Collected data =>
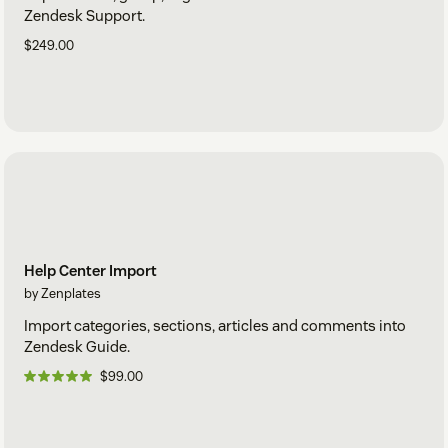
Zendesk Support.
$249.00
Help Center Import
by Zenplates
Import categories, sections, articles and comments into
Zendesk Guide.
$99.00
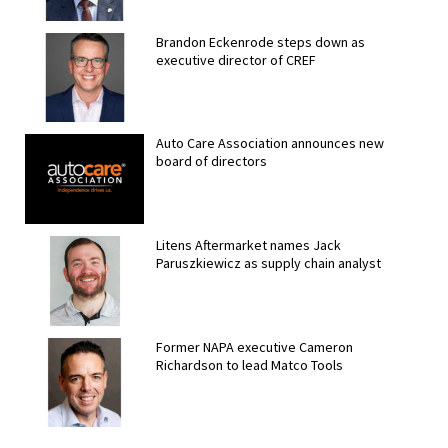
Brandon Eckenrode steps down as
executive director of CREF
Auto Care Association announces new
board of directors
Litens Aftermarket names Jack
Paruszkiewicz as supply chain analyst
Former NAPA executive Cameron
Richardson to lead Matco Tools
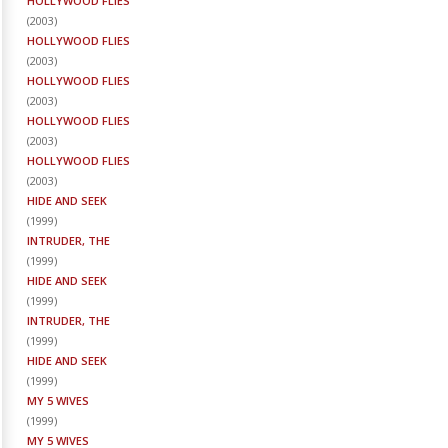
HOLLYWOOD FLIES
(
2003
)
HOLLYWOOD FLIES
(
2003
)
HOLLYWOOD FLIES
(
2003
)
HOLLYWOOD FLIES
(
2003
)
HOLLYWOOD FLIES
(
2003
)
HIDE AND SEEK
(
1999
)
INTRUDER, THE
(
1999
)
HIDE AND SEEK
(
1999
)
INTRUDER, THE
(
1999
)
HIDE AND SEEK
(
1999
)
MY 5 WIVES
(
1999
)
MY 5 WIVES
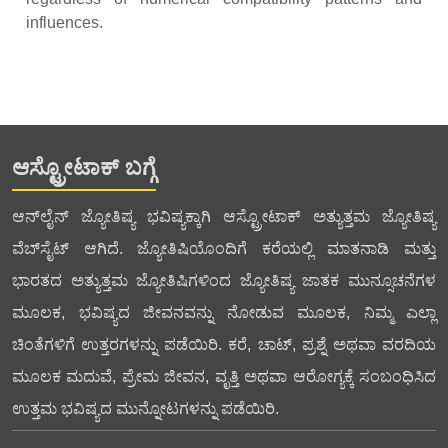
influences.
ಆಸ್ಟ್ರೋಟಾಕ್ ಬಗ್ಗೆ
ಆನ್‌ಲೈನ್ ಜ್ಯೋತಿಷ್ಯ ಭವಿಷ್ಯಕ್ಕಾಗಿ ಆಸ್ಟ್ರೋಟಾಕ್ ಅತ್ಯುತ್ತಮ ಜ್ಯೋತಿಷ್ಯ
ವೆಬ್‌ಸೈಟ್ ಆಗಿದೆ. ಜ್ಯೋತಿಷಿಯೊಂದಿಗೆ ಕರೆಯಲ್ಲಿ ಮಾತನಾಡಿ ಮತ್ತು
ಭಾರತದ ಅತ್ಯುತ್ತಮ ಜ್ಯೋತಿಷಿಗಳಿಂದ ಜ್ಯೋತಿಷ್ಯ ಜಾತಕ ಮುನ್ಸೂಚನೆಗಳ
ಮೂಲಕ, ಭವಿಷ್ಯದ ಜೀವನವನ್ನು ನೋಡುವ ಮೂಲಕ, ನಿಮ್ಮ ಎಲ್ಲಾ
ಚಿಂತೆಗಳಿಗೆ ಉತ್ತರಗಳನ್ನು ಪಡೆಯಿರಿ. ಕರೆ, ಚಾಟ್, ಪ್ರಶ್ನೆ ಅಥವಾ ವರದಿಯ
ಮೂಲಕ ಮದುವೆ, ಪ್ರೇಮ ಜೀವನ, ವೃತ್ತಿ ಅಥವಾ ಆರೋಗ್ಯಕ್ಕೆ ಸಂಬಂಧಿಸಿದ
ಉತ್ತಮ ಭವಿಷ್ಯದ ಮುನ್ನೋಟಗಳನ್ನು ಪಡೆಯಿರಿ.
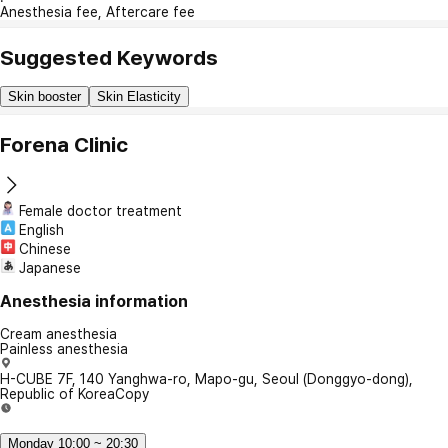
Anesthesia fee, Aftercare fee
Suggested Keywords
Skin booster
Skin Elasticity
Forena Clinic
Female doctor treatment
English
Chinese
Japanese
Anesthesia information
Cream anesthesia
Painless anesthesia
H-CUBE 7F, 140 Yanghwa-ro, Mapo-gu, Seoul (Donggyo-dong),
Republic of Korea
Copy
Monday 10:00 ~ 20:30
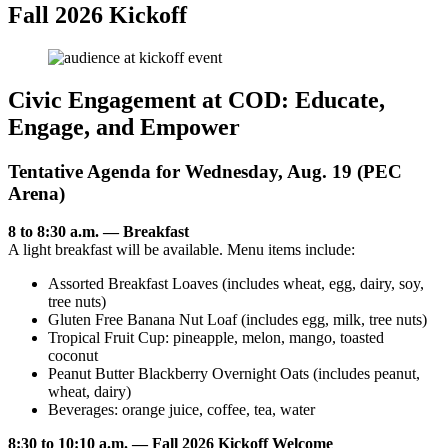
Fall 2026 Kickoff
Civic Engagement at COD: Educate,
Engage, and Empower
Tentative Agenda for Wednesday, Aug. 19 (PEC
Arena)
8 to 8:30 a.m. — Breakfast
A light breakfast will be available. Menu items include:
Assorted Breakfast Loaves (includes wheat, egg, dairy, soy,
tree nuts)
Gluten Free Banana Nut Loaf (includes egg, milk, tree nuts)
Tropical Fruit Cup: pineapple, melon, mango, toasted
coconut
Peanut Butter Blackberry Overnight Oats (includes peanut,
wheat, dairy)
Beverages: orange juice, coffee, tea, water
8:30 to 10:10 a.m. — Fall 2026 Kickoff Welcome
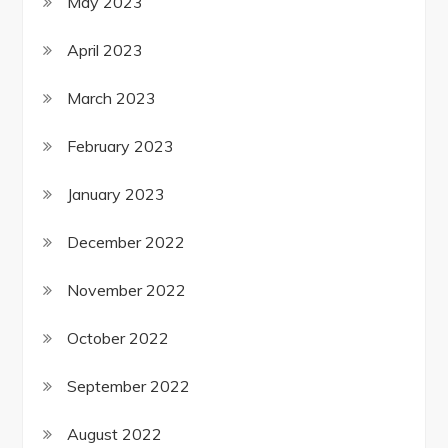
May 2023
April 2023
March 2023
February 2023
January 2023
December 2022
November 2022
October 2022
September 2022
August 2022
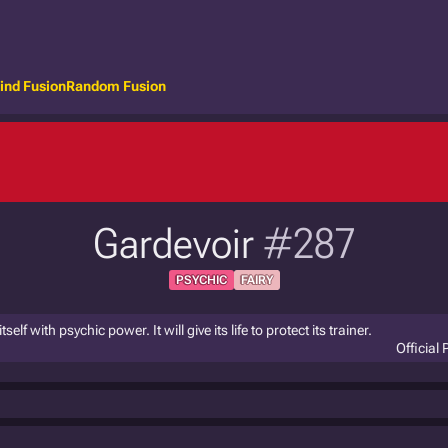
ind Fusion
Random Fusion
Gardevoir
#287
PSYCHIC
FAIRY
elf with psychic power. It will give its life to protect its trainer.
Official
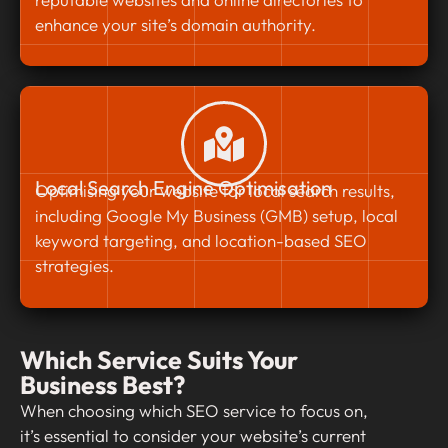
enhance your site’s domain authority.
Local Search Engine Optimisation
Optimising your website for local search results,
including Google My Business (GMB) setup, local
keyword targeting, and location-based SEO
strategies.
Which Service Suits Your
Business Best?
When choosing which SEO service to focus on,
it’s essential to consider your website’s current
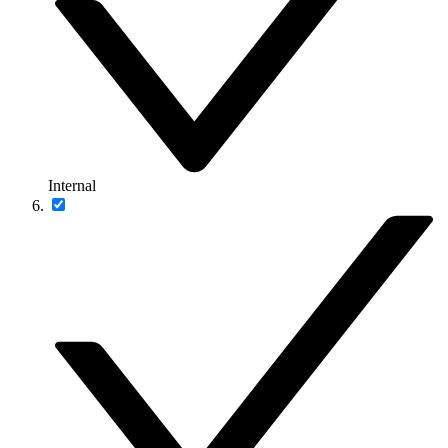
Internal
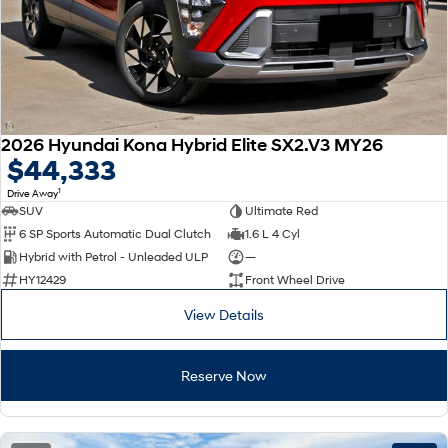
2026 Hyundai Kona Hybrid Elite SX2.V3 MY26
$44,333
1
Drive Away
SUV
Ultimate Red
6 SP Sports Automatic Dual Clutch
1.6 L 4 Cyl
Hybrid with Petrol - Unleaded ULP
—
HY12429
Front Wheel Drive
View Details
Reserve Now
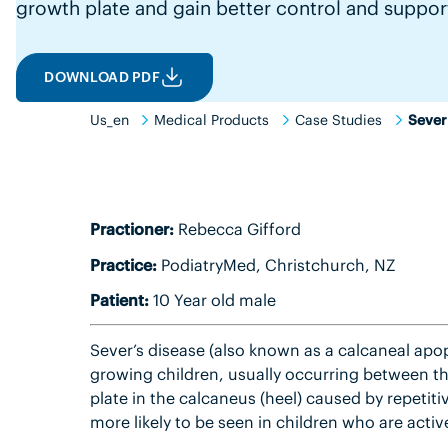
growth plate and gain better control and suppor
DOWNLOAD PDF
Us_en
Medical Products
Case Studies
Sever
Practioner:
Rebecca Gifford
Practice:
PodiatryMed, Christchurch, NZ
Patient:
10 Year old male
Sever’s disease (also known as a calcaneal apo
growing children, usually occurring between the
plate in the calcaneus (heel) caused by repetitiv
more likely to be seen in children who are active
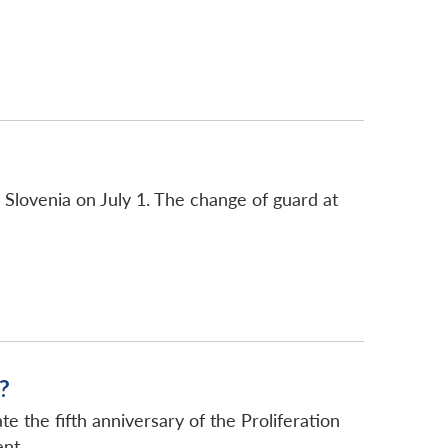
Slovenia on July 1. The change of guard at
?
the fifth anniversary of the Proliferation
nt...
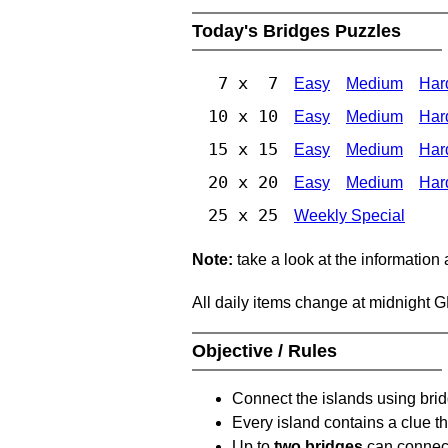
Today's Bridges Puzzles
7 x 7
Easy
Medium
Har
10 x 10
Easy
Medium
Har
15 x 15
Easy
Medium
Har
20 x 20
Easy
Medium
Har
25 x 25
Weekly Special
Note:
take a look at the information
All daily items change at midnight 
Objective / Rules
Connect the islands using bri
Every island contains a clue th
Up to
two bridges
can connect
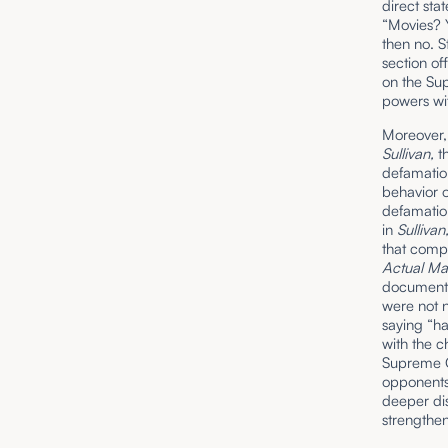
direct sta
“Movies? 
then no. S
section of
on the Sup
powers wi
Moreover,
Sullivan,
t
defamation
behavior o
defamation
in
Sullivan
that comp
Actual Mal
documents
were not n
saying “h
with the c
Supreme Co
opponents 
deeper di
strengthe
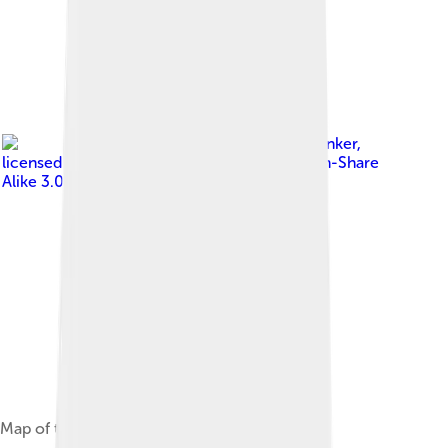
Image by
Dzlinker
,
licensed under
Creative Commons Attribution-Share
Alike 3.0
Map of the Archeological site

Problem requirements =>
Could you set down the data exactly as given, minus its pictures?

Output of the exercise =>
Zendesk Support.
$249.00
Help Center Import
by Zenplates
Import categories, sections, articles and comments into
Zendesk Guide.
$99.00
Brandon Eckenrode steps down as
executive director of CREF
Auto Care Association announces new
board of directors
Litens Aftermarket names Jack
Paruszkiewicz as supply chain analyst
Former NAPA executive Cameron
Richardson to lead Matco Tools
HOLLYWOOD FLIES
(
2003
)
HOLLYWOOD FLIES
(
2003
)
HOLLYWOOD FLIES
(
2003
)
HOLLYWOOD FLIES
(
2003
)
HOLLYWOOD FLIES
(
2003
)
HIDE AND SEEK
(
1999
)
INTRUDER, THE
(
1999
)
HIDE AND SEEK
(
1999
)
INTRUDER, THE
(
1999
)
HIDE AND SEEK
(
1999
)
MY 5 WIVES
(
1999
)
MY 5 WIVES
influences.
ಆಸ್ಟ್ರೋಟಾಕ್ ಬಗ್ಗೆ
ಆನ್‌ಲೈನ್ ಜ್ಯೋತಿಷ್ಯ ಭವಿಷ್ಯಕ್ಕಾಗಿ ಆಸ್ಟ್ರೋಟಾಕ್ ಅತ್ಯುತ್ತಮ ಜ್ಯೋತಿಷ್ಯ
ವೆಬ್‌ಸೈಟ್ ಆಗಿದೆ. ಜ್ಯೋತಿಷಿಯೊಂದಿಗೆ ಕರೆಯಲ್ಲಿ ಮಾತನಾಡಿ ಮತ್ತು
ಭಾರತದ ಅತ್ಯುತ್ತಮ ಜ್ಯೋತಿಷಿಗಳಿಂದ ಜ್ಯೋತಿಷ್ಯ ಜಾತಕ ಮುನ್ಸೂಚನೆಗಳ
ಮೂಲಕ, ಭವಿಷ್ಯದ ಜೀವನವನ್ನು ನೋಡುವ ಮೂಲಕ, ನಿಮ್ಮ ಎಲ್ಲಾ
ಚಿಂತೆಗಳಿಗೆ ಉತ್ತರಗಳನ್ನು ಪಡೆಯಿರಿ. ಕರೆ, ಚಾಟ್, ಪ್ರಶ್ನೆ ಅಥವಾ ವರದಿಯ
ಮೂಲಕ ಮದುವೆ, ಪ್ರೇಮ ಜೀವನ, ವೃತ್ತಿ ಅಥವಾ ಆರೋಗ್ಯಕ್ಕೆ ಸಂಬಂಧಿಸಿದ
ಉತ್ತಮ ಭವಿಷ್ಯದ ಮುನ್ನೋಟಗಳನ್ನು ಪಡೆಯಿರಿ.
Anesthesia fee, Aftercare fee
Suggested Keywords
Skin booster
Skin Elasticity
Forena Clinic
Female doctor treatment
English
Chinese
Japanese
Anesthesia information
Cream anesthesia
Painless anesthesia
H-CUBE 7F, 140 Yanghwa-ro, Mapo-gu, Seoul (Donggyo-dong),
Republic of Korea
Copy
Monday 10:00 ~ 20:30
Fall 2026 Kickoff
Civic Engagement at COD: Educate,
Engage, and Empower
Tentative Agenda for Wednesday, Aug. 19 (PEC
Arena)
8 to 8:30 a.m. — Breakfast
A light breakfast will be available. Menu items include:
Assorted Breakfast Loaves (includes wheat, egg, dairy, soy,
tree nuts)
Gluten Free Banana Nut Loaf (includes egg, milk, tree nuts)
Tropical Fruit Cup: pineapple, melon, mango, toasted
coconut
Peanut Butter Blackberry Overnight Oats (includes peanut,
wheat, dairy)
Beverages: orange juice, coffee, tea, water
8:30 to 10:10 a.m. — Fall 2026 Kickoff Welcome
May 2023
April 2023
March 2023
February 2023
January 2023
December 2022
November 2022
October 2022
September 2022
August 2022
ind Fusion
Random Fusion
Gardevoir
#287
PSYCHIC
FAIRY
elf with psychic power. It will give its life to protect its trainer.
Official
enhance your site’s domain authority.
Local Search Engine Optimisation
Optimising your website for local search results,
including Google My Business (GMB) setup, local
keyword targeting, and location-based SEO
strategies.
Which Service Suits Your
Business Best?
When choosing which SEO service to focus on,
it’s essential to consider your website’s current
Internal
2026 Hyundai Kona Hybrid Elite SX2.V3 MY26
$44,333
1
Drive Away
SUV
Ultimate Red
6 SP Sports Automatic Dual Clutch
1.6 L 4 Cyl
Hybrid with Petrol - Unleaded ULP
—
HY12429
Front Wheel Drive
View Details
Reserve Now
growth plate and gain better control and suppor
DOWNLOAD PDF
Us_en
Medical Products
Case Studies
Sever
Practioner:
Rebecca Gifford
Practice:
PodiatryMed, Christchurch, NZ
Patient:
10 Year old male
Sever’s disease (also known as a calcaneal apo
growing children, usually occurring between the
plate in the calcaneus (heel) caused by repetitiv
more likely to be seen in children who are active
Slovenia on July 1. The change of guard at
?
the fifth anniversary of the Proliferation
nt...
Today's Bridges Puzzles
7 x 7
Easy
Medium
Har
10 x 10
Easy
Medium
Har
15 x 15
Easy
Medium
Har
20 x 20
Easy
Medium
Har
25 x 25
Weekly Special
Note:
take a look at the information
All daily items change at midnight 
Objective / Rules
Connect the islands using bri
Every island contains a clue th
Up to
two bridges
can connect
direct sta
“Movies? 
then no. S
section of
on the Sup
powers wi
Moreover,
Sullivan,
t
defamation
behavior o
defamation
in
Sullivan
that comp
Actual Mal
documents
were not n
saying “h
with the c
Supreme Co
opponents 
deeper di
strengthe
Image by
Dzlinker
,
licensed under
Creative Commons Attribution-Share
Alike 3.0
Map of the Archeological site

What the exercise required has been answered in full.